John was killed for discovering the illegal activities and Madhavan's murder was used to distract the investigators. The perpetrator also feared the response of Madhavan as John's investigation report were to reach his hands. The team's most astounding find then follows, with the discovery of the puppet master and the silent partner in the illegal explosive deals of Thomachan and who is actually revealed to be Hariprasad, who administered the investigation from the beginning. He misled the previous investigation, initiated various attempts to murder Bharath to scare the team away and played the faithful ally throughout.

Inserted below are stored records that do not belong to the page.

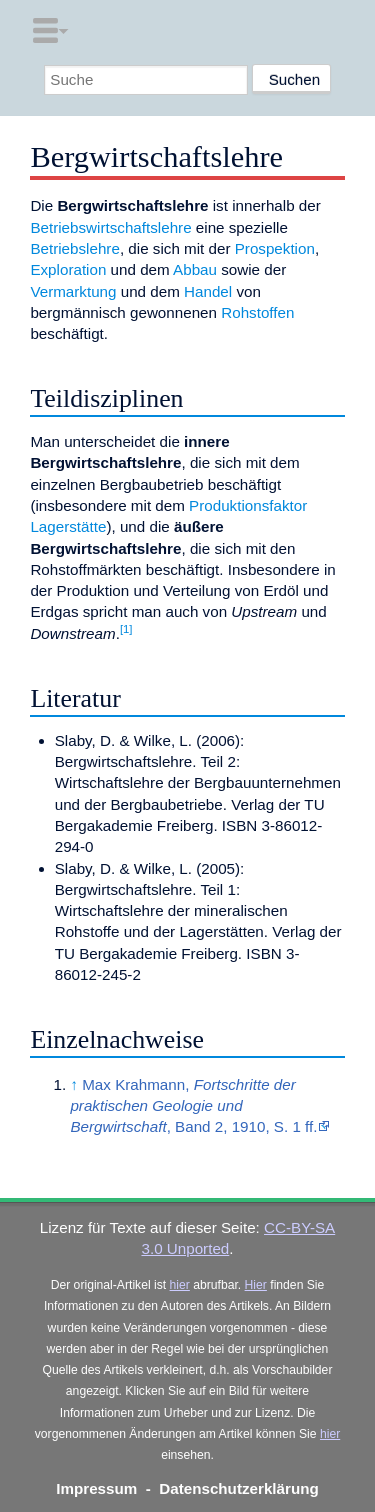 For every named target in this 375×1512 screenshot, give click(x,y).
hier (180, 1285)
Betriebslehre (75, 248)
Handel (208, 291)
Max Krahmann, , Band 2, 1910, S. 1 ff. (193, 1106)
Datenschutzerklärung (239, 1488)
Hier (256, 1285)
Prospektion (275, 248)
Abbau (195, 269)
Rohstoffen (257, 312)
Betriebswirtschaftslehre (110, 227)
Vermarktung (73, 291)
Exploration (68, 269)
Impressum (96, 1488)
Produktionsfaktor (248, 505)
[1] (126, 629)
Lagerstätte (68, 526) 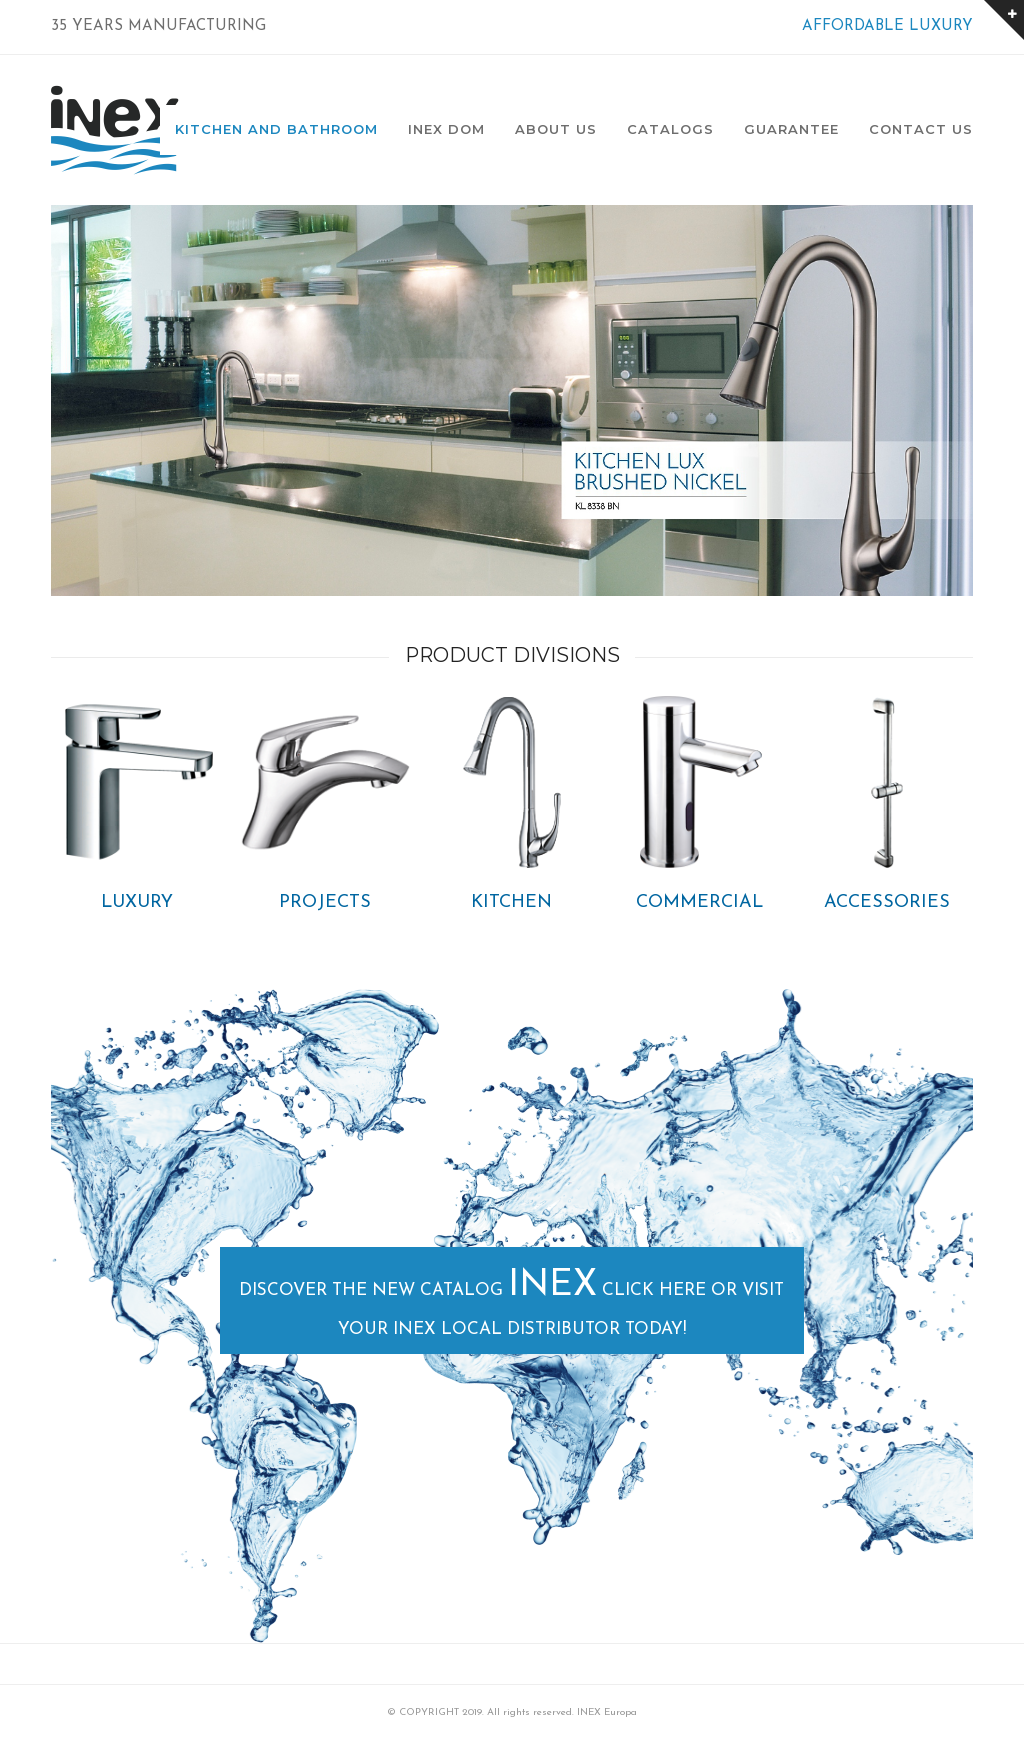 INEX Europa (607, 1712)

The team submit the report, where Hariprasad and Thomachan are sentenced to prison. After the investigation, The SIT fly back to Delhi, with a promise of promotion for Pothuval for his help.

==Cast==

- Mammootty as DIG Bharath Patteri IPS, Director SIT
- Thilakan as Shivapuram Patteri, Bharath's father
- Murali as DGP R. Hariprasad IPS
- Jignesh Joshi as Killer Woman/Killer Bose
- Balachandra Menon as Chief Minister Madhavan. P
- Vani Viswanath as SP Meena Nambiar IPS
- Divya Unni as Nimmy, SIT team member
- K. B. Ganesh Kumar as Prasad, SIT team member
- Janardhanan as DYSP Kuttikrishna Pothuval
- Sadiq as Peter, SIT team member
- Sai Kumar as DYSP John Alexander
- N. F. Varghese as Poozhimattam Thomachan
- Cochin Haneefa as Kumaran, Party Secretary
- Praveena as Gayathri
- Kollam Thulasi as Anwar Ahmed
- Augustine as CI Augustine Thomas
- K. P. A. C. Azeez as CKC Nambiar
- Subair as Judge
- Jagannathan
- Kunchan as Sankaran
- Kunjandi as Ramachandran Nair
- Babu Namboothiri as Mahendran, House Owner
- Vijayakumar as Journalist Babu
- Bobby Kottarakkara as Mohandas, Hotel staff
- Ramya Sudha
- Girija Preman

== Reception ==
It was one of the biggest hits of the year. On 6 January 1999, Rediff wrote, "Unlike a lot of masala whodunits, The Truth relies not on the usual punch-ups but on genuine investigative techniques and a taut script to hold interest. No songs and dances, no formulaic ingredients -- just an edge of the seat thriller."